I recently attended the inaugural Family Office Fintech Summit, a conference presented by Family Wealth Report devoted wholly to the technology challenges facing family offices and wealth managers. A dominant theme throughout the panel discussions was cybersecurity, a concept that – based on the discourse during these panels – still has not achieved a concrete definition within this industry. Family offices are notoriously late technology adopters, an issue which has been discussed in prior articles, and the “laggard/late majority” perspective of this industry was consistent with the commentary of the conference.
The panel Improving the Client Experience through Operational Efficiency Gains raised the topic of determining whether Cloud hosting or on-premise hosting represents the most secure option for investment management software. I was genuinely surprised that panel’s consensus was that on-premise hosting was the preferred deployment method.
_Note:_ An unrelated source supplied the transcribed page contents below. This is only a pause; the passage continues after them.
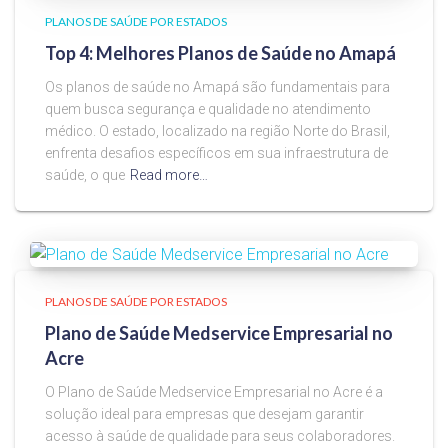
PLANOS DE SAÚDE POR ESTADOS
Top 4: Melhores Planos de Saúde no Amapá
Os planos de saúde no Amapá são fundamentais para
quem busca segurança e qualidade no atendimento
médico. O estado, localizado na região Norte do Brasil,
enfrenta desafios específicos em sua infraestrutura de
saúde, o que
Read more…
PLANOS DE SAÚDE POR ESTADOS
Plano de Saúde Medservice Empresarial no
Acre
O Plano de Saúde Medservice Empresarial no Acre é a
solução ideal para empresas que desejam garantir
acesso à saúde de qualidade para seus colaboradores.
Cloud hosting provides a diverse variety of benefits for alternative investment firms. The cost of an on-premise platform far exceeds Cloud hosting. On premise hosting requires massive capital expenditure, such as hardware, rack space, and a significant increase in power usage. Installation also entails a long-term reliance on consultants and contractors in order to maintain the viability of the system.
On-premise hosting limits users’ data access to their main working site, which is detrimental to productivity on the road and operational continuity. Cloud hosting empowers users to share and update data on demand from any location, ensuring that users across the firm have optimal context for meetings, portfolio analysis, and investment decisions.
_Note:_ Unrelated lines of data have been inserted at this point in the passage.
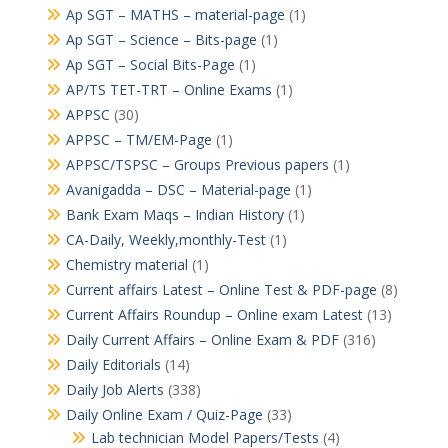
Ap SGT – MATHS – material-page
(1)
Ap SGT – Science – Bits-page
(1)
Ap SGT – Social Bits-Page
(1)
AP/TS TET-TRT – Online Exams
(1)
APPSC
(30)
APPSC – TM/EM-Page
(1)
APPSC/TSPSC – Groups Previous papers
(1)
Avanigadda – DSC – Material-page
(1)
Bank Exam Maqs – Indian History
(1)
CA-Daily, Weekly,monthly-Test
(1)
Chemistry material
(1)
Current affairs Latest – Online Test & PDF-page
(8)
Current Affairs Roundup – Online exam Latest
(13)
Daily Current Affairs – Online Exam & PDF
(316)
Daily Editorials
(14)
Daily Job Alerts
(338)
Daily Online Exam / Quiz-Page
(33)
Lab technician Model Papers/Tests
(4)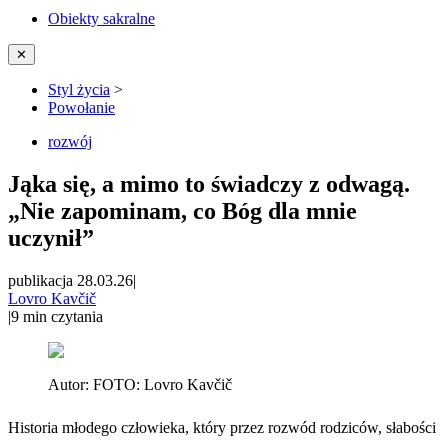
Obiekty sakralne
✕
Styl życia
>
Powołanie
rozwój
Jąka się, a mimo to świadczy z odwagą.
„Nie zapominam, co Bóg dla mnie
uczynił”
publikacja 28.03.26
|
Lovro Kavčič
|
9
min czytania
Autor:
FOTO: Lovro Kavčič
Historia młodego człowieka, który przez rozwód rodziców, słabości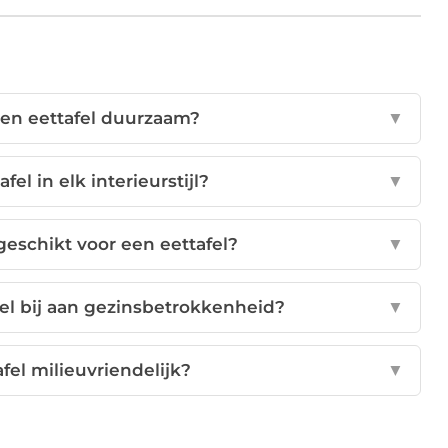
en eettafel duurzaam?
▼
el in elk interieurstijl?
▼
geschikt voor een eettafel?
▼
el bij aan gezinsbetrokkenheid?
▼
fel milieuvriendelijk?
▼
Alternative investment firms may be willing to forego those benefits for the sake of controlling their own security through dedicated hires and physical constructs, but Cloud hosting vendors typically provide more comprehensive security than an on-premise hosting setup when you consider the limitations of personnel and budget. Cloud software providers in the alternative investment space take on responsibility for all disaster recovery and business continuity. If the Cloud vendor’s server goes down for any reason, backup servers with the same data go live almost immediately to guarantee productivity loss is minimized. When using an on-premise setup, if the server fails, there is no recourse and users must wait for the problem to be resolved by the appointed contact amidst their other responsibilities.
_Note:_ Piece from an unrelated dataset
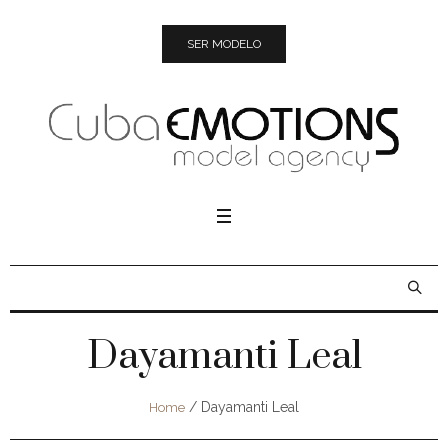
SER MODELO
Dayamanti Leal
/
Dayamanti Leal
Home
Beyond platform failure, the top concern for alternative investment firms with their asset management software is the threat of being breached. This threat is best addressed by an organization that has the information security posture and personnel to actively monitor network and application usage – a Cloud-based provider employs a dedicated team and tool kit to do so. Cloud software providers are accountable for the security of their products, regularly participating in Service Organization Control (SOC) Type I and II audits to ensure that security procedures align with best practices in technical compliance. Cloud-based investment management software providers also regularly perform in-house and third-party penetration tests, in order to test the limits of the existing security measures and identify optimization opportunities. Carrying out these same-measures with an on-premise deployment would again require hiring expensive consultants, and there is no guarantee any implemented security can adjust to new threats. Cloud providers have the advantage of diluting information security costs across all clients, which enables providers to provide broader and better services.
General and limited partnerships seeking a secure solution for contact and portfolio data should engage in an in-depth dialogue with Cloud-based providers to identify the security measures that satisfy their needs. Many Cloud vendors offer flexible options that include the capability to encrypt data at rest and enact IP address restrictions. Cloud security is far more adaptable than on-premise software at a fraction of the cost.
Cybersecurity is a complex topic, and misinformation is still being treated as gospel in many facets of the alternative investment industry. Firms should apply the thorough due diligence to the technology selection process, and identify the steps needed to ensure their security and operations are poised to seamlessly adapt to evolving technology challenges.